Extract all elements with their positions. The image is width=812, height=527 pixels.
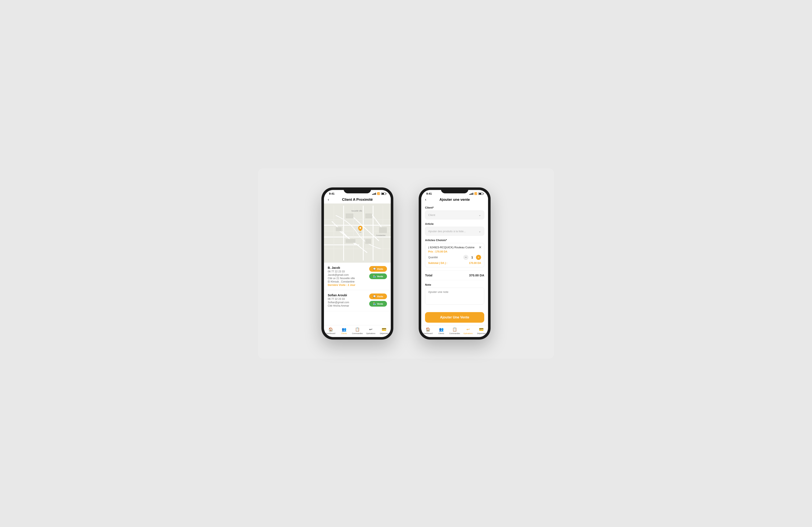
operations-icon-1: ↩ xyxy=(369,327,372,332)
client-phone-1: 06 77 22 23 33 xyxy=(328,270,356,273)
phone-1-content: Nouvelle Ville Constantine B. Jacob xyxy=(324,204,391,325)
client-item-1: B. Jacob 06 77 22 23 33 Jacob@gmail.com … xyxy=(324,263,391,290)
nav-header-1: ‹ Client A Proximité xyxy=(324,196,391,204)
store-icon: 🏪 xyxy=(373,275,376,278)
visite-button-1[interactable]: 💬 Visite xyxy=(369,266,387,272)
total-row: Total 370.00 DA xyxy=(425,270,484,280)
client-name-1: B. Jacob xyxy=(328,266,356,269)
signal-icon-2 xyxy=(469,193,473,195)
chevron-down-icon-1: ⌄ xyxy=(479,213,481,216)
article-section: Article Ajouter des produits à la liste.… xyxy=(425,222,484,236)
client-list: B. Jacob 06 77 22 23 33 Jacob@gmail.com … xyxy=(324,263,391,325)
clients-icon-1: 👥 xyxy=(342,327,346,332)
total-value: 370.00 DA xyxy=(469,273,484,277)
battery-icon-2 xyxy=(478,193,483,195)
form-content: Client* Client ⌄ Article Ajouter des pro… xyxy=(421,204,488,310)
client-actions-1: 💬 Visite 🏪 Vente xyxy=(369,266,387,279)
subtotal-row: Subtotal ( DA ) : 170.00 DA xyxy=(428,261,481,265)
phone-2-inner: 9:41 📶 ‹ Ajouter une vente xyxy=(421,190,488,337)
signal-icon-1 xyxy=(372,193,376,195)
client-last-visit-1: Dernière Visite : 2 Jour xyxy=(328,284,356,287)
nav-clients-2[interactable]: 👥 Clients xyxy=(435,327,448,334)
nav-commandes-2[interactable]: 📋 Commandes xyxy=(448,327,461,334)
nav-commandes-label-1: Commandes xyxy=(352,332,363,334)
client-actions-2: 💬 Visite 🏪 Vente xyxy=(369,293,387,306)
note-section: Note xyxy=(425,283,484,305)
client-address-2: Cité Hricha Ammar xyxy=(328,304,349,307)
scene: 9:41 📶 ‹ Client A Proximité xyxy=(258,168,554,359)
wifi-icon-1: 📶 xyxy=(377,192,380,195)
svg-rect-17 xyxy=(346,213,353,218)
svg-rect-21 xyxy=(346,239,355,243)
qty-decrement-button[interactable]: − xyxy=(463,255,468,260)
client-info-1: B. Jacob 06 77 22 23 33 Jacob@gmail.com … xyxy=(328,266,356,287)
status-icons-1: 📶 xyxy=(372,192,386,195)
nav-dashboard-2[interactable]: 🏠 Dashboard xyxy=(421,327,435,334)
bottom-nav-1: 🏠 Dashboard 👥 Clients 📋 Commandes ↩ Opér… xyxy=(324,325,391,337)
visite-button-2[interactable]: 💬 Visite xyxy=(369,293,387,299)
client-info-2: Sofian Aroubi 06 77 22 23 33 Sofian@gmai… xyxy=(328,293,349,308)
back-button-1[interactable]: ‹ xyxy=(328,197,333,202)
depenses-icon-1: 💳 xyxy=(382,327,386,332)
remove-article-button[interactable]: ✕ xyxy=(479,245,481,249)
notch-2 xyxy=(441,187,468,193)
map-container: Nouvelle Ville Constantine xyxy=(324,204,391,263)
total-label: Total xyxy=(425,273,432,277)
client-placeholder: Client xyxy=(428,213,435,216)
add-sale-button[interactable]: Ajouter Une Vente xyxy=(425,312,484,323)
nav-operations-label-1: Opérations xyxy=(366,332,375,334)
article-placeholder: Ajouter des produits à la liste... xyxy=(428,230,466,233)
client-field-label: Client* xyxy=(425,206,484,209)
svg-rect-22 xyxy=(365,239,371,244)
back-button-2[interactable]: ‹ xyxy=(425,197,430,202)
nav-depenses-1[interactable]: 💳 Dépenses xyxy=(377,327,391,334)
qty-value: 1 xyxy=(470,256,474,259)
svg-point-26 xyxy=(359,232,361,232)
article-item-name: ( 624923-RCQUICK) Rouleau Cuisine xyxy=(428,246,481,249)
nav-commandes-1[interactable]: 📋 Commandes xyxy=(351,327,364,334)
nav-depenses-label-1: Dépenses xyxy=(380,332,389,334)
wifi-icon-2: 📶 xyxy=(474,192,477,195)
nav-operations-1[interactable]: ↩ Opérations xyxy=(364,327,377,334)
svg-rect-20 xyxy=(379,227,387,233)
bottom-nav-2: 🏠 Dashboard 👥 Clients 📋 Commandes ↩ Opér… xyxy=(421,325,488,337)
store-icon-2: 🏪 xyxy=(373,302,376,305)
nav-header-2: ‹ Ajouter une vente xyxy=(421,196,488,204)
note-input[interactable] xyxy=(425,288,484,304)
client-email-1: Jacob@gmail.com xyxy=(328,273,356,276)
chevron-down-icon-2: ⌄ xyxy=(479,229,481,233)
client-item-2: Sofian Aroubi 06 77 22 23 33 Sofian@gmai… xyxy=(324,290,391,311)
client-address-1: Cité uv 21 Nouvelle ville xyxy=(328,277,356,280)
client-name-2: Sofian Aroubi xyxy=(328,293,349,297)
article-item-price: Prix : 170.00 DA xyxy=(428,250,481,253)
operations-icon-2: ↩ xyxy=(466,327,470,332)
nav-depenses-2[interactable]: 💳 Dépenses xyxy=(475,327,488,334)
battery-icon-1 xyxy=(381,193,386,195)
qty-increment-button[interactable]: + xyxy=(476,255,481,260)
nav-dashboard-label-1: Dashboard xyxy=(326,332,335,334)
nav-clients-label-1: Clients xyxy=(341,332,347,334)
svg-rect-18 xyxy=(365,213,372,218)
client-select[interactable]: Client ⌄ xyxy=(425,210,484,219)
note-label: Note xyxy=(425,283,484,286)
quantity-row: Quantité − 1 + xyxy=(428,255,481,260)
nav-dashboard-1[interactable]: 🏠 Dashboard xyxy=(324,327,337,334)
subtotal-value: 170.00 DA xyxy=(469,261,481,265)
article-select[interactable]: Ajouter des produits à la liste... ⌄ xyxy=(425,227,484,236)
svg-rect-19 xyxy=(336,227,342,231)
client-email-2: Sofian@gmail.com xyxy=(328,301,349,304)
page-title-2: Ajouter une vente xyxy=(430,198,479,202)
nav-clients-1[interactable]: 👥 Clients xyxy=(337,327,351,334)
svg-text:Nouvelle Ville: Nouvelle Ville xyxy=(351,210,362,212)
vente-button-2[interactable]: 🏪 Vente xyxy=(369,301,387,306)
nav-operations-2[interactable]: ↩ Opérations xyxy=(461,327,475,334)
depenses-icon-2: 💳 xyxy=(479,327,483,332)
client-city-1: El Khroub , Constantine xyxy=(328,280,356,283)
home-icon-2: 🏠 xyxy=(426,327,430,332)
vente-button-1[interactable]: 🏪 Vente xyxy=(369,273,387,279)
page-title-1: Client A Proximité xyxy=(333,198,382,202)
article-field-label: Article xyxy=(425,222,484,225)
notch-1 xyxy=(344,187,371,193)
nav-clients-label-2: Clients xyxy=(438,332,444,334)
chat-icon-2: 💬 xyxy=(373,295,376,298)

* * * * * * *

§ **ACTION ITEM**
State how many lines in the records above contain the word "notch". Give nothing but the number.

§ **TASK ANSWER**
2